● **MATERIAL SUPPLIED**
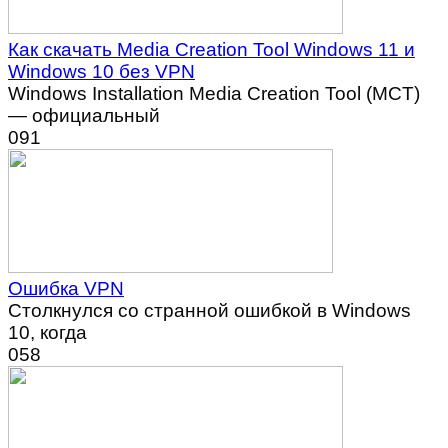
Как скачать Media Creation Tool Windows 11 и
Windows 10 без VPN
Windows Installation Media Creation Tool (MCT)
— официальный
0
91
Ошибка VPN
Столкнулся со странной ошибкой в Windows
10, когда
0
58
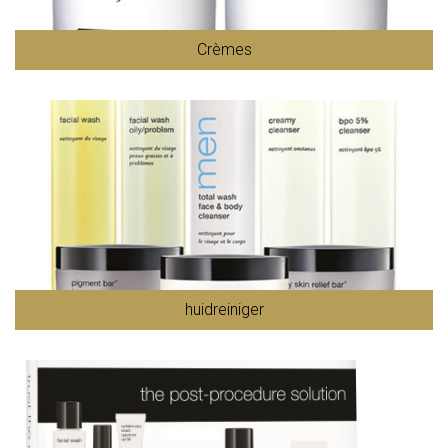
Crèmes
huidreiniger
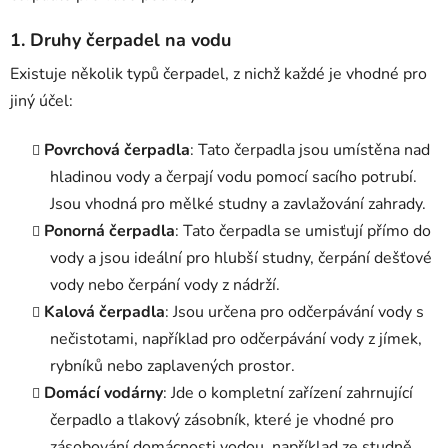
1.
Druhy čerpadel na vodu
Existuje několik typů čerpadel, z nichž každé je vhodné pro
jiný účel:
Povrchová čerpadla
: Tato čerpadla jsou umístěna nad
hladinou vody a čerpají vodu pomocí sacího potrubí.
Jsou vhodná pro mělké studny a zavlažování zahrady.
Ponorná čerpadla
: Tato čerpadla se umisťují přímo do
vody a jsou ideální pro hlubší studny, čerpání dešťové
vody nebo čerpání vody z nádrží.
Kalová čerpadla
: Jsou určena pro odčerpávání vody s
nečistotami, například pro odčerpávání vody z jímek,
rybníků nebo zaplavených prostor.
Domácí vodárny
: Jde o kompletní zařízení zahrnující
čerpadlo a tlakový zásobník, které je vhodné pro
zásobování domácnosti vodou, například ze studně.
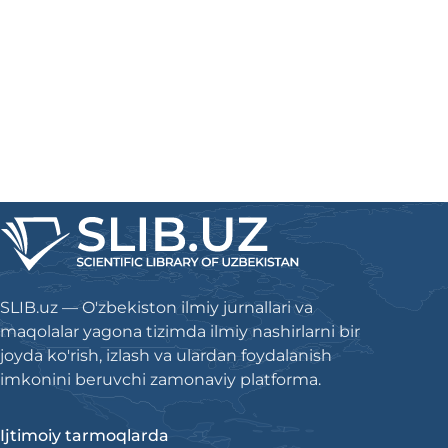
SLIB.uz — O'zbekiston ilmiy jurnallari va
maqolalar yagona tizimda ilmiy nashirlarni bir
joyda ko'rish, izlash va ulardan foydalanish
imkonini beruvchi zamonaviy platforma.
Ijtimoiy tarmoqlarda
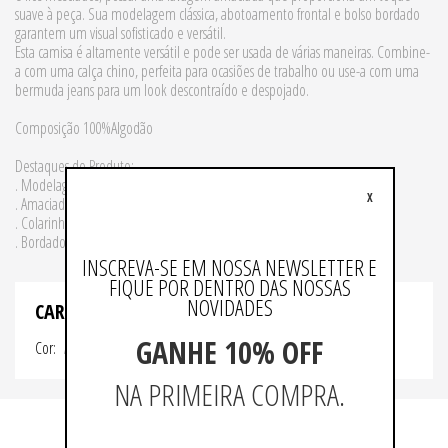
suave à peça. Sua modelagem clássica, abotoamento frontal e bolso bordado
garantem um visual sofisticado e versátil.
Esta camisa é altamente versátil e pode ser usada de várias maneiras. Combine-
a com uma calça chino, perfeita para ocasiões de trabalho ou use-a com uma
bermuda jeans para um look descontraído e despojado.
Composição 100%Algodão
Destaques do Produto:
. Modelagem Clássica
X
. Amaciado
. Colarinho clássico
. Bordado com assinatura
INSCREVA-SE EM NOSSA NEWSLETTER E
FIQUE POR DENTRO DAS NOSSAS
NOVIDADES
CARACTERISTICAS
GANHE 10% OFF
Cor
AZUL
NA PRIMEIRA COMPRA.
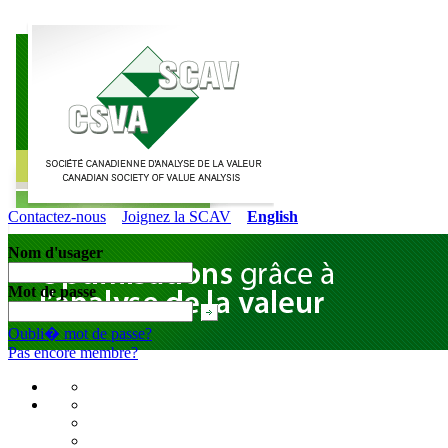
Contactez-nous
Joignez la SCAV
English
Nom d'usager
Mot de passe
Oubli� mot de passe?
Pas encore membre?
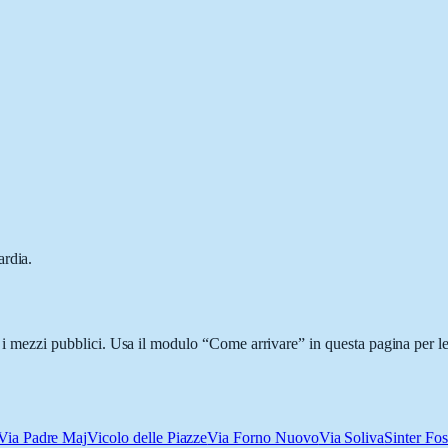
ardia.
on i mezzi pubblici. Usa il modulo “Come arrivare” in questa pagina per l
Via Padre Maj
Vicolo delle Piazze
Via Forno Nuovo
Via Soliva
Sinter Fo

● **WHAT YOU WILL DO**
An exact transcript is required, covering the lines from the one containing "maqolalar yagona tizimda" through the end of the listing above, inclusive, without pictures.

● **SOLUTION**
maqolalar yagona tizimda ilmiy nashirlarni bir
joyda ko'rish, izlash va ulardan foydalanish
imkonini beruvchi zamonaviy platforma.
Ijtimoiy tarmoqlarda
suave à peça. Sua modelagem clássica, abotoamento frontal e bolso bordado
garantem um visual sofisticado e versátil.
Esta camisa é altamente versátil e pode ser usada de várias maneiras. Combine-
a com uma calça chino, perfeita para ocasiões de trabalho ou use-a com uma
bermuda jeans para um look descontraído e despojado.
Composição 100%Algodão
Destaques do Produto:
. Modelagem Clássica
X
. Amaciado
. Colarinho clássico
. Bordado com assinatura
INSCREVA-SE EM NOSSA NEWSLETTER E
FIQUE POR DENTRO DAS NOSSAS
NOVIDADES
CARACTERISTICAS
GANHE 10% OFF
Cor
AZUL
NA PRIMEIRA COMPRA.
Contactez-nous
Joignez la SCAV
English
Nom d'usager
Mot de passe
Oubli� mot de passe?
Pas encore membre?
ardia.
on i mezzi pubblici. Usa il modulo “Come arrivare” in questa pagina per l
Via Padre Maj
Vicolo delle Piazze
Via Forno Nuovo
Via Soliva
Sinter Fo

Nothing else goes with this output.